■ ASSIGNMENT
Further down are entries; set down exactly and only the lines from the one with "經質，但《Avowed》是他有史以來最有信心" up to and including the one with "アペックスストレージの公式サイトへ", dropping each picture.

---

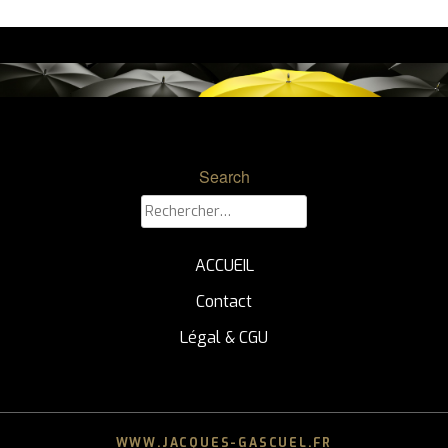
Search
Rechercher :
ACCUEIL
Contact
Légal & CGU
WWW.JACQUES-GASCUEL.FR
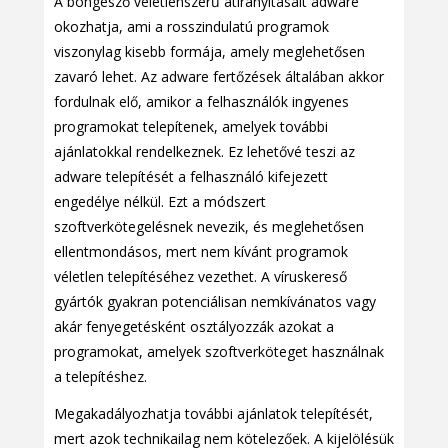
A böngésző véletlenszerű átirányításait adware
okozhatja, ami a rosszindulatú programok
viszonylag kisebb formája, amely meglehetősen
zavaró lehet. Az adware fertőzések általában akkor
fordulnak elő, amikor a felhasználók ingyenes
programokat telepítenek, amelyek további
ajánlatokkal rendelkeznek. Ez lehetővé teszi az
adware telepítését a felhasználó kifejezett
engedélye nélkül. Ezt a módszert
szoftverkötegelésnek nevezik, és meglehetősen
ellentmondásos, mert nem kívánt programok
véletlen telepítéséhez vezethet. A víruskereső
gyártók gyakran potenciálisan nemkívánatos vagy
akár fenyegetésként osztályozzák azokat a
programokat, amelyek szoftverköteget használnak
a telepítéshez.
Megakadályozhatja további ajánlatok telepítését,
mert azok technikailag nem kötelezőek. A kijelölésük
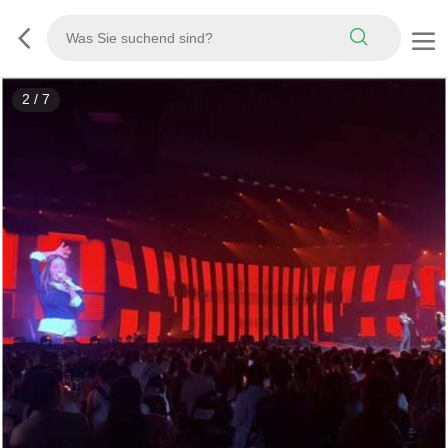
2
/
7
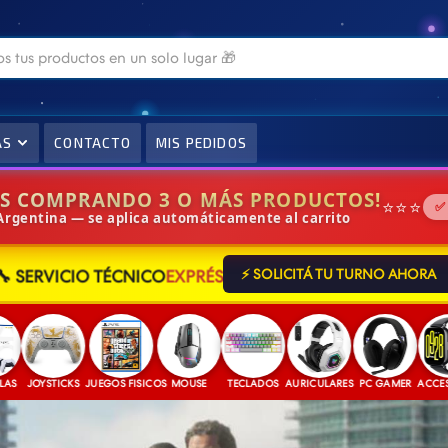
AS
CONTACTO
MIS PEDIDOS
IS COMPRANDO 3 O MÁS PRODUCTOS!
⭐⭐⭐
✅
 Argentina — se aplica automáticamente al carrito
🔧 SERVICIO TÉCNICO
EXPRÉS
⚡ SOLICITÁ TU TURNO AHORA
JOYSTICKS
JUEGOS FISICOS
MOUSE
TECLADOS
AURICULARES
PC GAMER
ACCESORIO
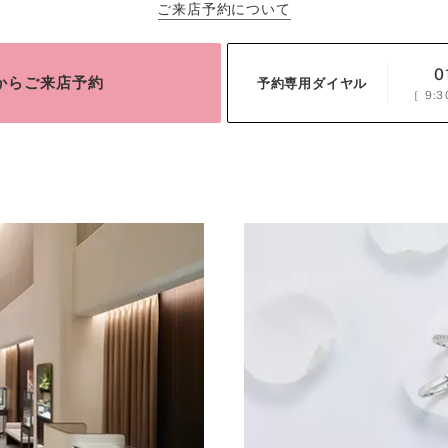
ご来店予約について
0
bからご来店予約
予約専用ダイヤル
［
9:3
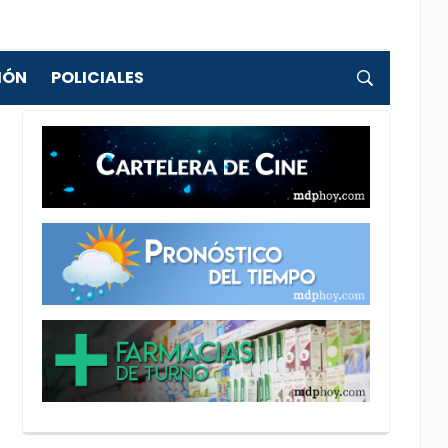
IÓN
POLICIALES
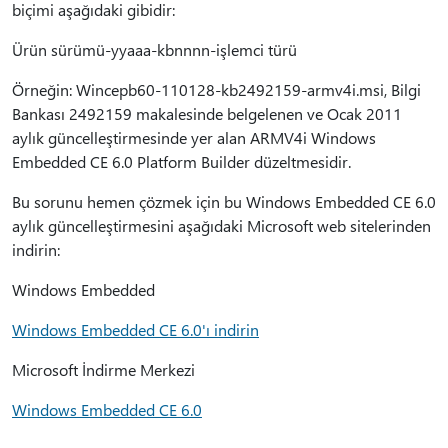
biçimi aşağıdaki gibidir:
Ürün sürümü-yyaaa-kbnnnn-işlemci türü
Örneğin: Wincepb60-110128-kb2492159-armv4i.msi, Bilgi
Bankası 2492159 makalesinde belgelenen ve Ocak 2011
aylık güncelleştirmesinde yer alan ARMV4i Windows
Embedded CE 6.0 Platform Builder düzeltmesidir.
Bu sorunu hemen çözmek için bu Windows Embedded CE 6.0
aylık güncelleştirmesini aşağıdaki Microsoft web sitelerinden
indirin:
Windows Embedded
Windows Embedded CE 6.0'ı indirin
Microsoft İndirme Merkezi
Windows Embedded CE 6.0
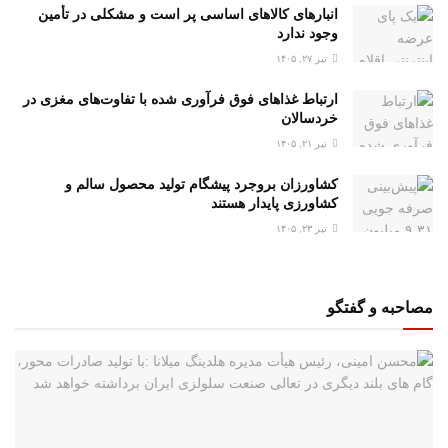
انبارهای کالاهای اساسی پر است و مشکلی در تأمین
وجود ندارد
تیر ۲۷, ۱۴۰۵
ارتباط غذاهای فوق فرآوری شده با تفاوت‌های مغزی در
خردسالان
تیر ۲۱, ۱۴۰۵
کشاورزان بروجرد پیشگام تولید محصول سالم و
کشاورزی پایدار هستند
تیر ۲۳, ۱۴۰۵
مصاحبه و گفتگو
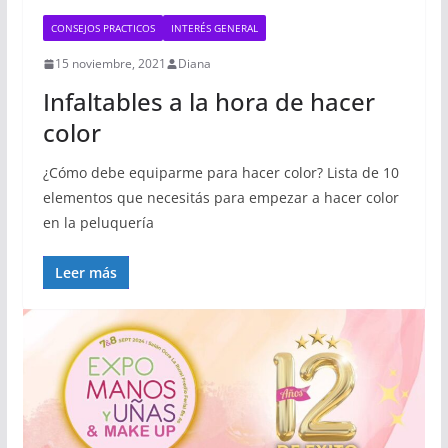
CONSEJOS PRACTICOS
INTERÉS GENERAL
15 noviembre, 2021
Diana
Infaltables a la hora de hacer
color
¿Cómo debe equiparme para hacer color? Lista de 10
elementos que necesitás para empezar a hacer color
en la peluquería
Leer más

---

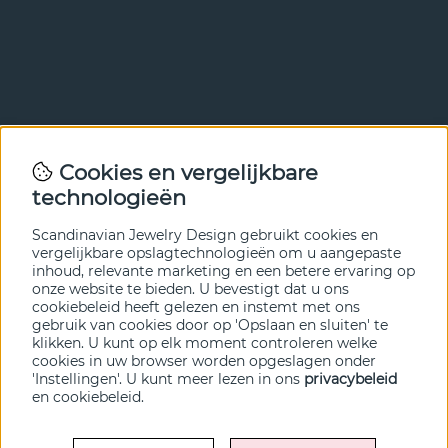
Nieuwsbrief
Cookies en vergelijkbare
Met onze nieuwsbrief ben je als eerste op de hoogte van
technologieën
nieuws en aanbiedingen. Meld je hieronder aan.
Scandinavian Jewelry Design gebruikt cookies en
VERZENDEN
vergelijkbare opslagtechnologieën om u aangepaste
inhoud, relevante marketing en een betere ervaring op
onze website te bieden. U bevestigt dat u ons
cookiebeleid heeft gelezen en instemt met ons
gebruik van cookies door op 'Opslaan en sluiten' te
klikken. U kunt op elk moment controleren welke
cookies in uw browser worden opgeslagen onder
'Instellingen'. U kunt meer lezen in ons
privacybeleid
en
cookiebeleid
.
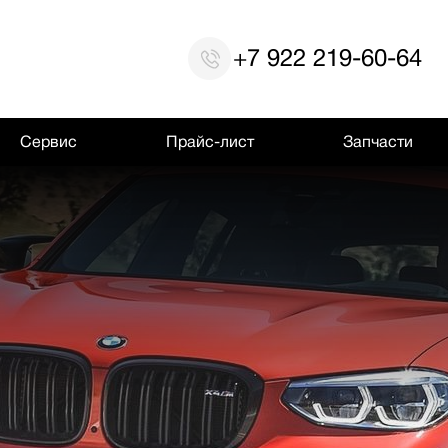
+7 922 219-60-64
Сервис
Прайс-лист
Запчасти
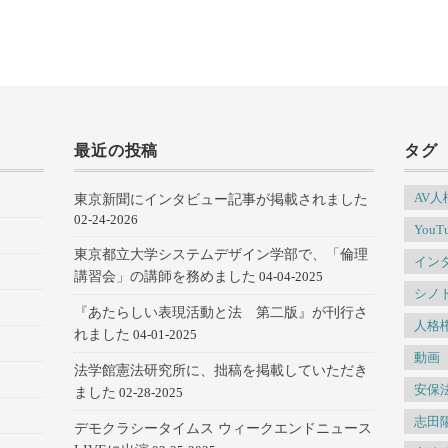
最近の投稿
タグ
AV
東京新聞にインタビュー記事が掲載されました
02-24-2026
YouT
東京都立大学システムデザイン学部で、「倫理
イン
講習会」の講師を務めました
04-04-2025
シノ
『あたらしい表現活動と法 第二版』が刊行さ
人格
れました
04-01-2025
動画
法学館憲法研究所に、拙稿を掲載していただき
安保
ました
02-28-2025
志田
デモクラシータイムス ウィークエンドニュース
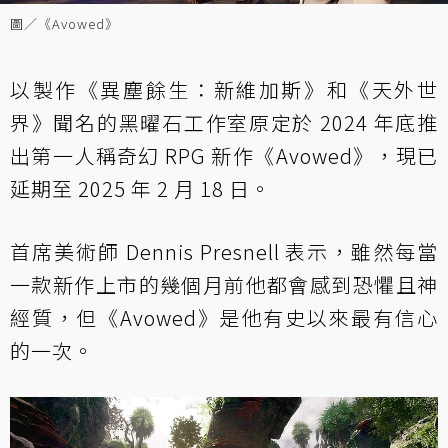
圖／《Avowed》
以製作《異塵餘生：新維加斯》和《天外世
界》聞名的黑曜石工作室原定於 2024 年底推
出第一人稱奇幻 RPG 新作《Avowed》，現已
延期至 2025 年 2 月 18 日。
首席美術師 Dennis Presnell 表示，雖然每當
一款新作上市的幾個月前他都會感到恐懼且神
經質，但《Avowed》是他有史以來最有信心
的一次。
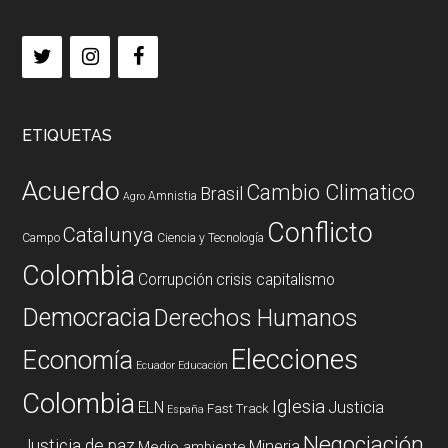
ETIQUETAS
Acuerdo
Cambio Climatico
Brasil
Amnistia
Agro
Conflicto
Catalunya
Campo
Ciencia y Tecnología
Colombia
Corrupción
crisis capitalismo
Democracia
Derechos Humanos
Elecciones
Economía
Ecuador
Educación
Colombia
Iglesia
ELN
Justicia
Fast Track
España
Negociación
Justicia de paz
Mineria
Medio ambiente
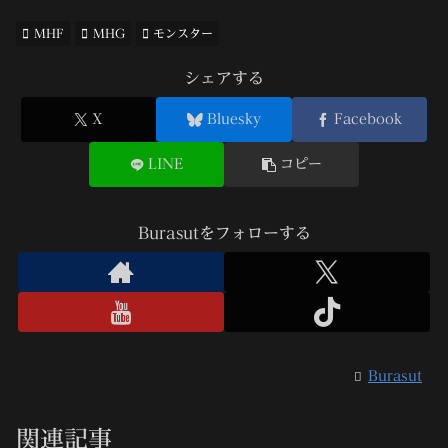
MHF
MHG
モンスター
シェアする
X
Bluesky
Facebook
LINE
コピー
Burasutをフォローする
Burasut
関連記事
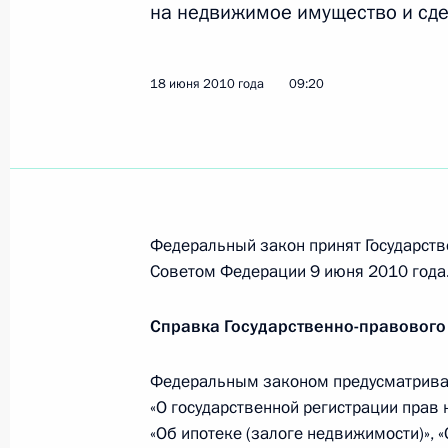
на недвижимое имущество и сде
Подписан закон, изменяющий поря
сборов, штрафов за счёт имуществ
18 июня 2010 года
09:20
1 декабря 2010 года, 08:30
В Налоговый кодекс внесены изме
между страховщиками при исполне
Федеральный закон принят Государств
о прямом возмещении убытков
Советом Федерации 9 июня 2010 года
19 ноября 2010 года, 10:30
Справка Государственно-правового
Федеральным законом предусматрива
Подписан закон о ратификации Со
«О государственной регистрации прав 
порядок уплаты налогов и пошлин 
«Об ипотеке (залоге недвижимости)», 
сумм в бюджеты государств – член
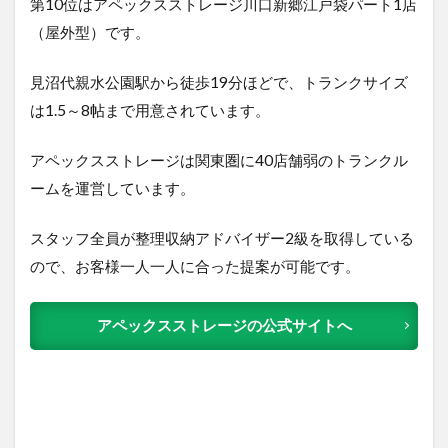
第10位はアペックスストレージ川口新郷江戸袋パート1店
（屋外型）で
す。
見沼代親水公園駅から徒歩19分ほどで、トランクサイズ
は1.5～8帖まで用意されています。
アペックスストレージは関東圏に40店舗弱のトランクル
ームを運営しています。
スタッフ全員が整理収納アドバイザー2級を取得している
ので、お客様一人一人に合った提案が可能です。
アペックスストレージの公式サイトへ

---

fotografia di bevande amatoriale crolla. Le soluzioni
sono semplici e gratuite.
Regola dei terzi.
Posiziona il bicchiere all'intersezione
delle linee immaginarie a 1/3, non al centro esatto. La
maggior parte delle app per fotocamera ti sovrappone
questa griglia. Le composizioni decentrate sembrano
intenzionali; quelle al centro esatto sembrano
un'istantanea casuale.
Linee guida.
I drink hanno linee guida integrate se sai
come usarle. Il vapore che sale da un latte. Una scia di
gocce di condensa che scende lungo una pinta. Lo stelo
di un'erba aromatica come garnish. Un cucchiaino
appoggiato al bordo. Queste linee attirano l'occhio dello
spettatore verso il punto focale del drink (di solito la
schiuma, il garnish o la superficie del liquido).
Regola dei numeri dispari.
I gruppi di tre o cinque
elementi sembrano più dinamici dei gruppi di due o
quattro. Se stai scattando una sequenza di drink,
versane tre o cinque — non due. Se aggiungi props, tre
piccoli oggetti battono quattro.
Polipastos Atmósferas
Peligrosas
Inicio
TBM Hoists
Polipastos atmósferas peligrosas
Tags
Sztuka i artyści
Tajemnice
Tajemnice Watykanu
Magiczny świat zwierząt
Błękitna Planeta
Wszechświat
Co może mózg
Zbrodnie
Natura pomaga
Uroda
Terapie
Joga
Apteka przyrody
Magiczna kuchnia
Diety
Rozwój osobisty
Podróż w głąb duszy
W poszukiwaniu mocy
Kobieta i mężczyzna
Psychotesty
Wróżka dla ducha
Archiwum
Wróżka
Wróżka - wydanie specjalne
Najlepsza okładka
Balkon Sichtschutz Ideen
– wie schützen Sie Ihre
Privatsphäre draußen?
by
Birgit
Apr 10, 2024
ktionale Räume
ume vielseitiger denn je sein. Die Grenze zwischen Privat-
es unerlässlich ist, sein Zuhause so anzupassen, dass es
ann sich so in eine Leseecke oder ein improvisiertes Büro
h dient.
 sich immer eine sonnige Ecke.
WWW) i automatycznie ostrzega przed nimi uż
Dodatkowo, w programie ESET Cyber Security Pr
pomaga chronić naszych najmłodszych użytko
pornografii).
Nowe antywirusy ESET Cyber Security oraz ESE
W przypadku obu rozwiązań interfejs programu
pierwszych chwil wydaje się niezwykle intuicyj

---

■ ANSWER SECTION
經質，但《Avowed》是他有史以來最有信心
的一次。
ETIQUETAS
Acuerdo
Cambio Climatico
Brasil
Amnistia
Agro
Conflicto
Catalunya
Campo
Ciencia y Tecnología
Colombia
Corrupción
crisis capitalismo
Democracia
Derechos Humanos
Elecciones
Economía
Ecuador
Educación
Colombia
Iglesia
ELN
Justicia
Fast Track
España
Negociación
Justicia de paz
Mineria
Medio ambiente
MHF
MHG
モンスター
シェアする
X
Bluesky
Facebook
LINE
コピー
Burasutをフォローする
Burasut
関連記事
на недвижимое имущество и сде
Подписан закон, изменяющий поря
сборов, штрафов за счёт имуществ
18 июня 2010 года
09:20
1 декабря 2010 года, 08:30
В Налоговый кодекс внесены изме
между страховщиками при исполне
Федеральный закон принят Государств
о прямом возмещении убытков
Советом Федерации 9 июня 2010 года
19 ноября 2010 года, 10:30
Справка Государственно-правового
Федеральным законом предусматрива
Подписан закон о ратификации Со
«О государственной регистрации прав 
порядок уплаты налогов и пошлин 
«Об ипотеке (залоге недвижимости)», 
сумм в бюджеты государств – член
第10位はアペックスストレージ川口新郷江戸袋パート1店
（屋外型）で
す。
見沼代親水公園駅から徒歩19分ほどで、トランクサイズ
は1.5～8帖まで用意されています。
アペックスストレージは関東圏に40店舗弱のトランクル
ームを運営しています。
スタッフ全員が整理収納アドバイザー2級を取得している
ので、お客様一人一人に合った提案が可能です。
アペックスストレージの公式サイトへ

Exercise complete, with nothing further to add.